• Try it:
Leave the pictures aside and copy all the data exactly.

• Dataset excerpts:
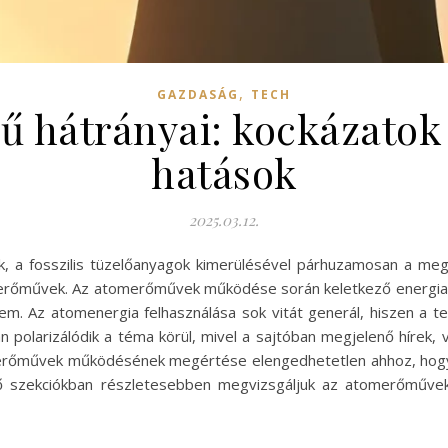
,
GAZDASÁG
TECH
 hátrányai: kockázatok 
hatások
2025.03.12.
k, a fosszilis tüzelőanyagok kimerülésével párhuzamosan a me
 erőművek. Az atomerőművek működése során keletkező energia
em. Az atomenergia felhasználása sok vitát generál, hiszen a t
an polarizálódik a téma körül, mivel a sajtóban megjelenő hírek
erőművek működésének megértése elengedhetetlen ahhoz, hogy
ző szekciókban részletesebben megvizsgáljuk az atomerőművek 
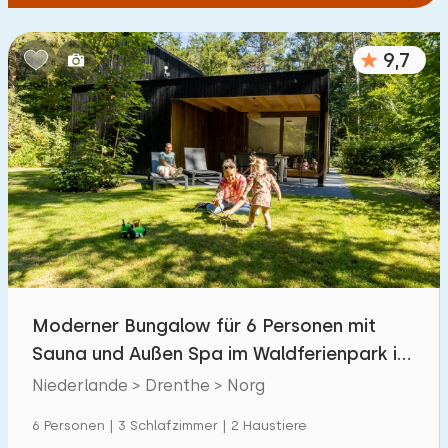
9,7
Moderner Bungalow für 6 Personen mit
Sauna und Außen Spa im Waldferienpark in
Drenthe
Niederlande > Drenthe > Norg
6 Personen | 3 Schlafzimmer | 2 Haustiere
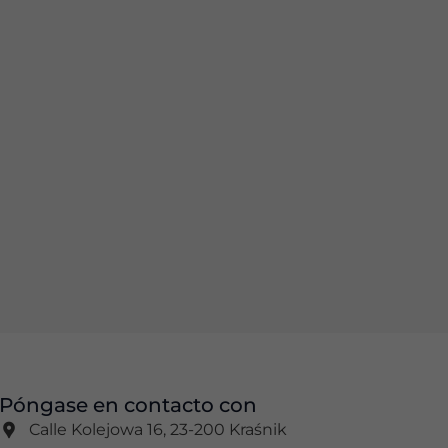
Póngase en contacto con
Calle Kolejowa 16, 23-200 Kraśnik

• Exercise answer:
,
GAZDASÁG
TECH
 hátrányai: kockázatok 
hatások
2025.03.12.
k, a fosszilis tüzelőanyagok kimerülésével párhuzamosan a me
 erőművek. Az atomerőművek működése során keletkező energia
em. Az atomenergia felhasználása sok vitát generál, hiszen a t
an polarizálódik a téma körül, mivel a sajtóban megjelenő hírek
erőművek működésének megértése elengedhetetlen ahhoz, hogy
ző szekciókban részletesebben megvizsgáljuk az atomerőművek 
9,7
Moderner Bungalow für 6 Personen mit
Sauna und Außen Spa im Waldferienpark in
Drenthe
Niederlande > Drenthe > Norg
6 Personen | 3 Schlafzimmer | 2 Haustiere
Póngase en contacto con
Calle Kolejowa 16, 23-200 Kraśnik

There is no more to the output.